BEGIN DATA FOR THIS TASK

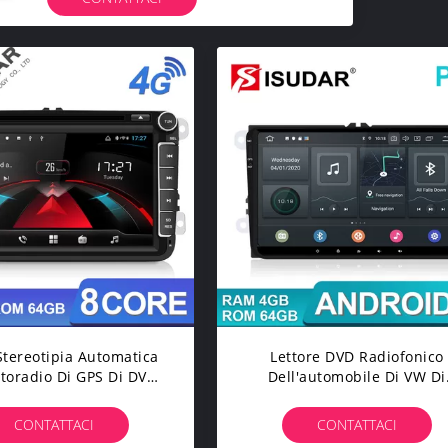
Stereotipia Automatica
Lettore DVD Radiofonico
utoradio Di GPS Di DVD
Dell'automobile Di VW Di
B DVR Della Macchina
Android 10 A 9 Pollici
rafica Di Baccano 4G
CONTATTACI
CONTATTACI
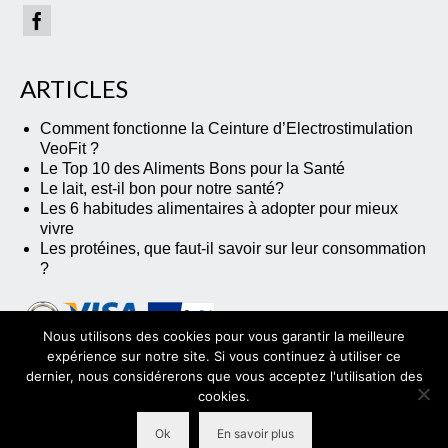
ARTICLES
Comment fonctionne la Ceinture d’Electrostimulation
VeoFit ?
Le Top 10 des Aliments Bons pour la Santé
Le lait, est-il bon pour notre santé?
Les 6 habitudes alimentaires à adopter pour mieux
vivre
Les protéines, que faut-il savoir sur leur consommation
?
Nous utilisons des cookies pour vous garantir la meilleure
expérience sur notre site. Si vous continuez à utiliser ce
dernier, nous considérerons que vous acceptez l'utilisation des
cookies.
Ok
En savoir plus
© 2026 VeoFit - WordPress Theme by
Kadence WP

END DATA FOR THIS TASK

For every line of the material above that contains the word "notre", show the line.

Le lait, est-il bon pour notre santé?
expérience sur notre site. Si vous continuez à utiliser ce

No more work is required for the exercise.